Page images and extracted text
******

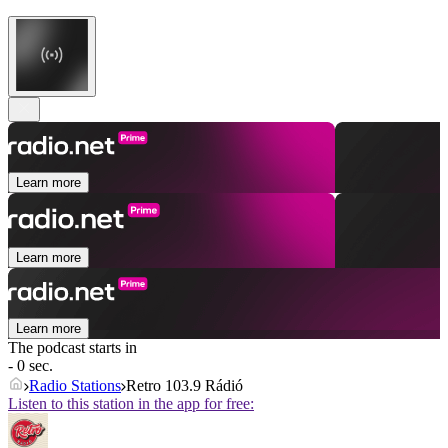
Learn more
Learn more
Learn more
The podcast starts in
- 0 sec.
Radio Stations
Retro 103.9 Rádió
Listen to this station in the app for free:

******

• [EXERCISE OBJECTIVE] Once the pictures are removed, print all the remaining data exactly as it stands.

• [OUTPUT BELOW]
Learn more
Learn more
Learn more
The podcast starts in
- 0 sec.
Radio Stations
Retro 103.9 Rádió
Listen to this station in the app for free:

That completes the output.